RECHTBANK MAASTRICHT
Sector Bestuursrecht
Procedurenummers: AWB 06 / 2341 BESLU VV en AWB 06 / 2342 BESLU VV
Uitspraak van de voorzieningenrechter van de rechtbank Maastricht op de verzoeken om toepassing van artikel 8:81 van de Algemene wet bestuursrecht (Awb)

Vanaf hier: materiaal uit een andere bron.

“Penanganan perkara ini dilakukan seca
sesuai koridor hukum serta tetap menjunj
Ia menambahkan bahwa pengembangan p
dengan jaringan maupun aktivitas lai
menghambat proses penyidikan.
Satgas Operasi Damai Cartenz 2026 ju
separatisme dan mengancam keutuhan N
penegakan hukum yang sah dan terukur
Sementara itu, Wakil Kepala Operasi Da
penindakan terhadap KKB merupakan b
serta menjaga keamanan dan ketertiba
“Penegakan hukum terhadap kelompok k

de maatschap [naam verzoekster],
gevestigd te Venray, verzoekster,
het college van Gedeputeerde Staten van Limburg,
gevestigd te Maastricht, verweerder.
Datum bestreden besluiten: 5 oktober 2006
Kenmerk: 2006/44541 en 2006/44545.
Behandeling ter zitting: 23 november 2006
Bij de in de aanhef van deze uitspraak genoemde besluiten van 5 oktober 2006 heeft verweerder een tweetal - hieronder nader te duiden - verkeersbesluiten genomen in verband met de door de gemeente Venray uit te voeren (re)constructie van de afrit van de provinciale weg N270 Eindhoven-Well voor verkeer in de richting Eindhoven.

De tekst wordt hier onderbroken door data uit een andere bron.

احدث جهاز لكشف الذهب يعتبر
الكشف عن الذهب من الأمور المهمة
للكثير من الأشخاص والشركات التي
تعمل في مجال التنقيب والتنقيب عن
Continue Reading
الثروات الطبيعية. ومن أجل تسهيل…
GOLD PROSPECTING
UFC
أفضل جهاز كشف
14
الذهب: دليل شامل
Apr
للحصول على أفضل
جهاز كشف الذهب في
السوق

Verzoekster heeft bij brief van 14 november 2006 bij verweerder een bezwaarschrift ingediend tegen voornoemde besluiten. Bij brief van gelijke datum heeft verzoekster de voorzieningenrechter van deze rechtbank verzocht ter zake van beide besluiten een voorlopige voorziening, als bedoeld in artikel 8:81 van de Algemene wet bestuursrecht (hierna: Awb), te treffen.
Met toepassing van artikel 8:26, eerste lid, van de Awb is het college van burgemeester en wethouders van de gemeente Venray in de gelegenheid gesteld als partij aan het geding deel te nemen, van welke gelegenheid gebruik is gemaakt.

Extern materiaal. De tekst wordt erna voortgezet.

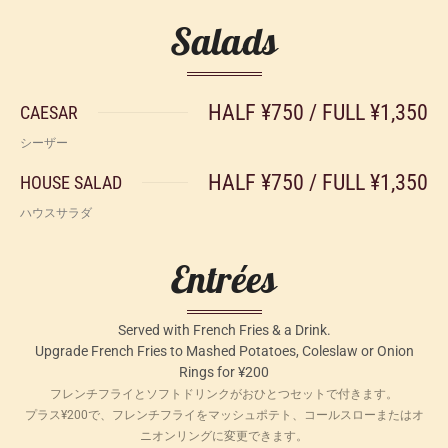
Salads
HALF ¥750 / FULL ¥1,350
CAESAR
シーザー
HALF ¥750 / FULL ¥1,350
HOUSE SALAD
ハウスサラダ
Entrées
Served with French Fries & a Drink.
Upgrade French Fries to Mashed Potatoes, Coleslaw or Onion
Rings for ¥200
フレンチフライとソフトドリンクがおひとつセットで付きます。
プラス¥200で、フレンチフライをマッシュポテト、コールスローまたはオ
ニオンリングに変更できます。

De door verweerder ter uitvoering van artikel 8:83 van de Awb ingezonden stukken zijn in afschrift aan verzoekster en aan de partij ex artikel 8:26 van de Awb gezonden.
De inhoud van de gedingstukken wordt als hier herhaald en ingelast beschouwd.
De verzoeken zijn, gevoegd met verzoeken geregistreerd onder de nummers AWB 06/2376 en AWB 06/2377, behandeld ter zitting van de voorzieningenrechter van deze rechtbank op 23 november 2006, alwaar voor verzoekster zijn verschenen haar maten [naam1] en [naam2].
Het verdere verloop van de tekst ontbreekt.